En esa batalla enorme jalonada de minúsculas victorias hasta abandonar la UCI, Fede tiene una fecha grabada: el 11 de diciembre. Aquel día le taponaron la cánula de la garganta. Por fin las palabras que pronunciaba y sólo él escuchaba dentro de sí, muy bajito y con un eco metálico, resonaron en el exterior. Le dijo 'hola' a Caridad y Caridad se deshizo en lágrimas. El resto de la mañana y todas las que vinieron luego no dejó de repetir otra palabra: 'gracias'.
Tres días después llegó el siguiente hito en forma de traslado a planta. Los momentos más comprometidos habían pasado, pero el triunfo definitivo aún quedaba lejos. «Seguía monitorizado, debían moverme al principio con una grúa, aún tenía la cabeza embotada», explica. El paso a la habitación 358, la sensación casi olvidada de comer por uno mismo aunque fuera una dieta blanda, confirmaban la mejoría. Sin embargo, las malas noticias aún no se habían agotado. Fue allí donde informaron a Federico de que su madre había fallecido hacía semanas, mientras él estaba inconsciente en la UCI. «Ha sido un año para olvidar», zanja satisfecho al menos de que su mujer y su hijo, también afectados por el COVID, lo hayan superado sin más efectos que una ronquera o la pérdida del olfato.
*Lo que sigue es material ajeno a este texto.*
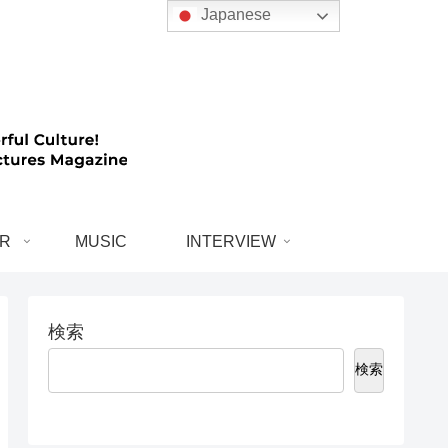
Japanese
R
MUSIC
INTERVIEW
検索
検索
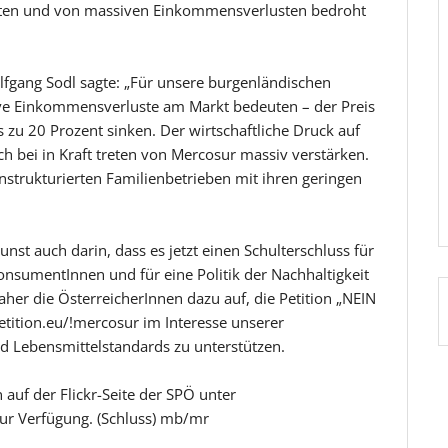
en und von massiven Einkommensverlusten bedroht
fgang Sodl sagte: „Für unsere burgenländischen
 Einkommensverluste am Markt bedeuten – der Preis
 zu 20 Prozent sinken. Der wirtschaftliche Druck auf
h bei in Kraft treten von Mercosur massiv verstärken.
nstrukturierten Familienbetrieben mit ihren geringen
nst auch darin, dass es jetzt einen Schulterschluss für
onsumentInnen und für eine Politik der Nachhaltigkeit
her die ÖsterreicherInnen dazu auf, die Petition „NEIN
tion.eu/!mercosur im Interesse unserer
 Lebensmittelstandards zu unterstützen.
auf der Flickr-Seite der SPÖ unter
ur Verfügung. (Schluss) mb/mr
Por más vueltas que le da, no sabe dónde ni cuándo se pudo infectar. Tampoco cómo, porque no tenía ninguna patología previa más allá de algún kilo extra y ni siquiera tomaba medicación. Mirar atrás supone un esfuerzo baldío. En lo que está ahora es en la rehabilitación. Dos días en el hospital y otros tantos en casa con una fisioterapeuta particular que le llena de 'deberes' que cumple con ahínco y disciplina. «No es fácil volver a ser el que eras», admite. «En la UCI tu cuerpo se pone del revés, pero es que cuando sales tu cabeza también tiene que colocarse en orden y es necesario leer periódicos, hablar con la gente, recuperar sensaciones».
Lo ha pasado mal. Y no solo él. «Tú te contagias, pero es toda la familia la que cae enferma porque están pendientes de ti y sufriendo igual», reflexiona antes de enfilar la calle de vuelta a casa y aprovechar para avisar: «Que por favor todo el mundo tenga mucho cuidado y cumpla las normas, porque esto va muy en serio: el COVID no es ninguna broma». Fede lo sabe bien. Ha nacido otra vez.